• _What to work on_:
Retype exactly the stretch of lines that begins at the line containing "Блог им. proton" and ends at the last line of the data, with no other lines.

Dataset excerpts:
Content starts
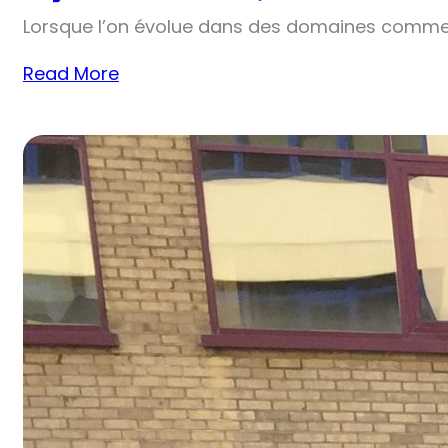
Lorsque l’on évolue dans des domaines comme 
Read More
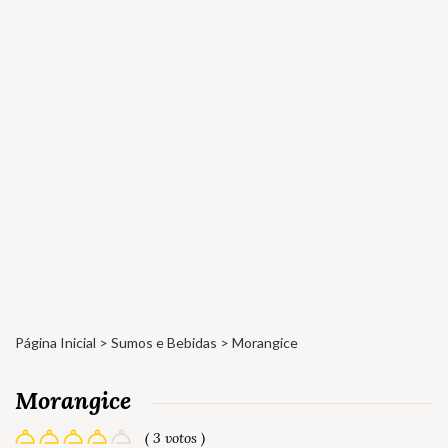
Página Inicial
>
Sumos e Bebidas
> Morangice
Morangice
( 3 votos )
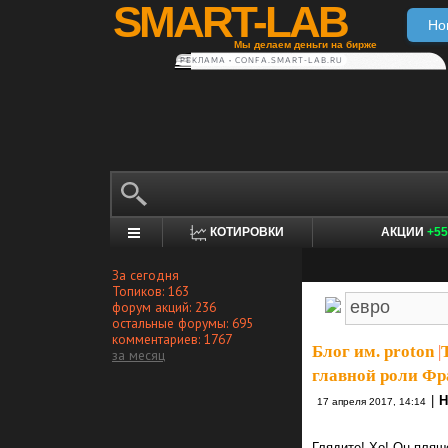
SMART-LAB
Но
Мы делаем деньги на бирже
РЕКЛАМА • CONFA.SMART-LAB.RU
КОТИРОВКИ
АКЦИИ
+55
За сегодня
Топиков: 163
форум акций: 236
остальные форумы: 695
комментариев: 1767
Блог им. proton
|
за месяц
главной роли Ф
|
Н
17 апреля 2017, 14:14
Глядите! Хо! Он пляш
Content ends
• _Solution below_:
Блог им. proton
|
за месяц
главной роли Ф
|
Н
17 апреля 2017, 14:14
Глядите! Хо! Он пляш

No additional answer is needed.